I would venture to guess that your father has always been this way (very angry and viloent)
and you have learned some of this also so you act similiar espically around him.

YOU needto break the cycle of being like this.

no good will come of being so violent.

I would sit down with your father and apoligise and then I would say I don't want to be part of this cycle and if your not going to put effort to not act like this any more then I'd just as soon as not be around you.

I love you but I can't let any one treat me this way if you want to try to change this unhealthy behavior we could try counceling together or we can just advoid eachother.the ball is in your court. what are you going to do man up and try to do the right thing or be backwards and keep being so angry


----------



## WTF Did I Do (Oct 12, 2011)

My dad had a pretty hard life growing up and I know that he and my grandfather did not have the best relationship. My dad is pretty distant from his family (my grandmother and his brothers and sister) even though he supports them by giving them housing at severely discounted rent. He’s also a vet of Vietnam and has never really confronted any of his feelings about what he went through in the war. I do know that he’s got some social issues in that he really doesn’t attach himself to anyone, including us, except for his dog, who of course can’t answer him back. We’ve tried to get him to stick with his therapy in the VA for anger management and other issues, but like everything else, he quit because in his words, “they don’t know $hit”. 

Chillymorn, you are correct about my inheriting a part of my dad’s personality, which is why I take full responsibility for what happened. A few years ago I felt myself getting angrier and angrier about everything, my life, my marriage, my son, my job etc, and I sought help to deal with my issues and I got better. I think I may need to go back into therapy so that I can become the person I want to be.

My dad has always been this way to varying degrees, but underneath it I know he’s a loving and generous person that expresses himself via cursing and surliness. Before Sunday I would describe our relationship as pretty good, we’d just finished restoring his vintage muscle car and I just got back from a mini vacation with him and my mom to help them with their new vacation home. 

I hope he reads my letter and I hope he can forgive me, as I’ve already forgiven him. I just can’t and won’t forgive myself for my part in all of this. I could’ve and should’ve walked away because I know how he is and how I can be.
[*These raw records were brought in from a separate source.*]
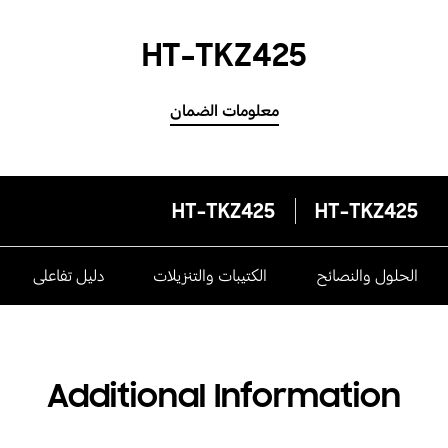
HT-TKZ425
معلومات الضمان
HT-TKZ425
HT-TKZ425
الحلول والنصائح
الكتيبات والتنزيلات
دليل تفاعلى
Additional Information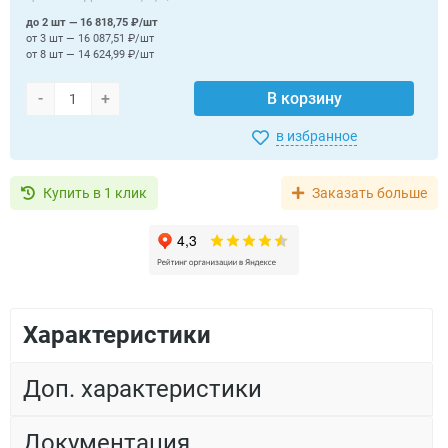
до 2 шт — 16 818,75 ₽/шт
от 3 шт — 16 087,51 ₽/шт
от 8 шт — 14 624,99 ₽/шт
-
+
В корзину
в избранное
Купить в 1 клик
Заказать больше
Характеристики
Доп. характеристики
Документация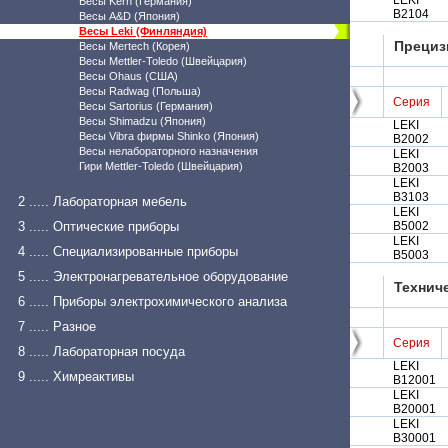
LEKI
Весы Kern (Германия)
В2104
Весы A&D (Япония)
Весы Leki (Финляндия)
Прециз
Весы Mertech (Корея)
Весы Mettler-Toledo (Швейцария)
Весы Ohaus (США)
Весы Radwag (Польша)
Серия
Весы Sartorius (Германия)
Весы Shimadzu (Япония)
LEKI
Весы Vibra фирмы Shinko (Япония)
B2002
Весы нелабораторного назначения
LEKI
Гири Mettler-Toledo (Швейцария)
B2003
LEKI
B3103
2 ..... Лабораторная мебель
LEKI
3 ..... Оптические приборы
B5002
LEKI
4 ..... Специализированные приборы
B5003
5 ..... Электронагревательное оборудование
Технич
6 ..... Приборы электрохимического анализа
7 ..... Разное
Серия
8 ..... Лабораторная посуда
LEKI
9 ..... Химреактивы
B12001
LEKI
B20001
LEKI
B30001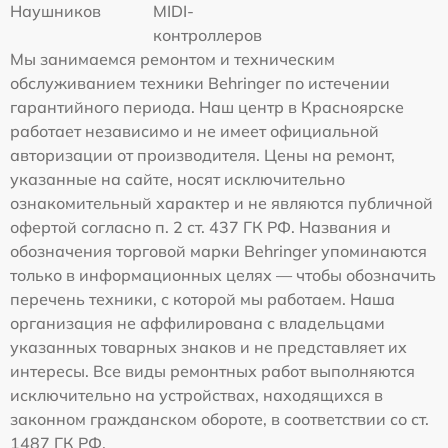
Наушников
MIDI-
контроллеров
Мы занимаемся ремонтом и техническим
обслуживанием техники Behringer по истечении
гарантийного периода. Наш центр в Красноярске
работает независимо и не имеет официальной
авторизации от производителя. Цены на ремонт,
указанные на сайте, носят исключительно
ознакомительный характер и не являются публичной
офертой согласно п. 2 ст. 437 ГК РФ. Названия и
обозначения торговой марки Behringer упоминаются
только в информационных целях — чтобы обозначить
перечень техники, с которой мы работаем. Наша
организация не аффилирована с владельцами
указанных товарных знаков и не представляет их
интересы. Все виды ремонтных работ выполняются
исключительно на устройствах, находящихся в
законном гражданском обороте, в соответствии со ст.
1487 ГК РФ.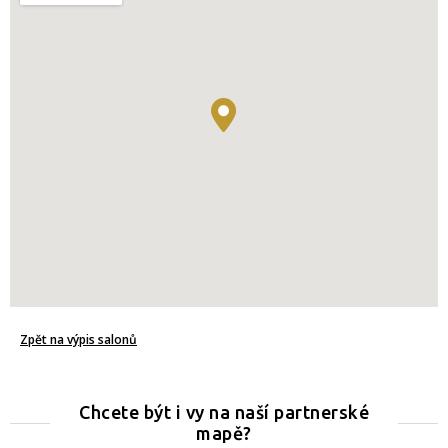
Zpět na výpis salonů
Chcete být i vy na naší partnerské
mapě?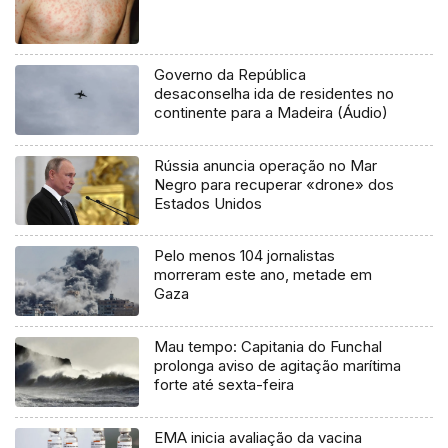
Governo da República
desaconselha ida de residentes no
continente para a Madeira (Áudio)
Rússia anuncia operação no Mar
Negro para recuperar «drone» dos
Estados Unidos
Pelo menos 104 jornalistas
morreram este ano, metade em
Gaza
Mau tempo: Capitania do Funchal
prolonga aviso de agitação marítima
forte até sexta-feira
EMA inicia avaliação da vacina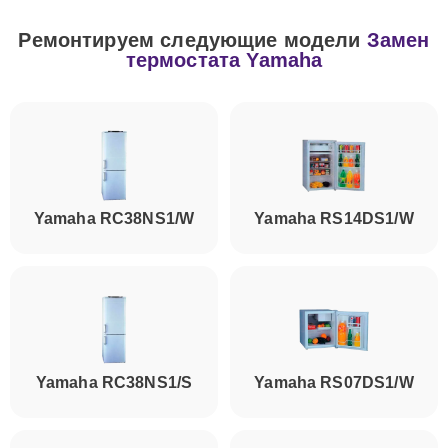
Ремонтируем следующие модели
Замен
термостата Yamaha
Yamaha RC38NS1/W
Yamaha RS14DS1/W
Yamaha RC38NS1/S
Yamaha RS07DS1/W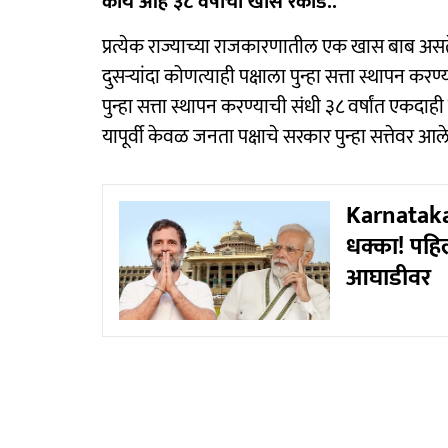
काय आहे ३८ वर्षांचा खास रेकॉर्ड..
प्रत्येक राज्याच्या राजकारणातील एक खास बाब असते
दुसऱ्यांदा कोणत्याही पक्षाला पुन्हा सत्ता स्थापन करण
पुन्हा सत्ता स्थापन करण्याची संधी ३८ वर्षांत एकदाही
यापूर्वी केवळ जनता पक्षाचे सरकार पुन्हा सत्तेवर आले
Karnataka
धक्का! पहिल्
आघाडीवर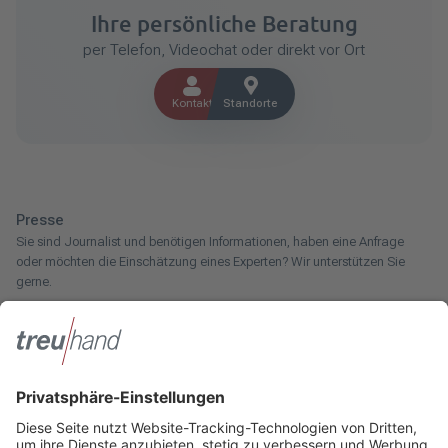
Ihre persönliche Beratung
per Telefon, Videochat oder direkt vor Ort
Kontakt
Standorte
Presse
Sie sind Journalist und benötigen Informationen, haben eine Anfrage
oder möchten die Einschätzung eines Experten? Wir unterstützen Sie
gerne.
Zum Pressebereich
Innotax
Sie haben ein gewerbliches Unternehmen, einen land- und
forstwirtschaftlichen Betrieb oder kommen aus dem Handwerk und
suchen einen Steuerberater? Bei der Innotax bieten wir Ihnen individuelle
Beratung für jede Lebensphase.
It’s been 4 days and I truly miss my dad. Feeling hopeless.


----------



## WTF Did I Do (Oct 12, 2011)

Update... 

My son stopped by my parents house to say goodbye... 

My dad asked him "what are you doing here?" Son, "I'm leaving tomorrow and I wanted to say goodbye". Dad, "Oh goodbye". Son "Dad, this is from my dad", and hands him the letter that I had in my car. My dad takes the letter and rips it into shreds and walks out.

It's over.


----------



## Michelle27 (Nov 8, 2010)

Oh, I'm so sorry. :-(


----------



## chillymorn (Aug 11, 2010)

boy that sux.


BUT, with the history that you outlined with him being helpful to his family and being a veteran I think it would be a huge lesson for your son to show him even though your dad is acting very very poorly that you still love him and are understanding how he is because of his life circumstance.

Don't get me wrong you still can't let him treat you or anybody poorly but you can try to get through to him .


he probly has PTST and has always had the anger problem so that compounds things.

and what about your MOM.

I would give it some time and then show up and say hey dad this is no way to be father and son lets give this another try.

I don't know maybe you did this already one to many times and are done trying.If thats the case maybe your Mom is in harm living with such an unreasonable angry person making is dificult for her to enjoy her family.Maybe she needs to be removed from him some how.

people who have these type of problem can go off the deep end and hurt the one they love because their minds are not working properly.


sad sad situation good luck and keep working on your anger issues so this don't happen to you and your family use this as motivation to keep you anger under control.


----------



## Laurae1967 (May 10, 2011)

You don't have anything to feel guilty about. Your father is an abuser and the less time you spend with him, the better off you will be.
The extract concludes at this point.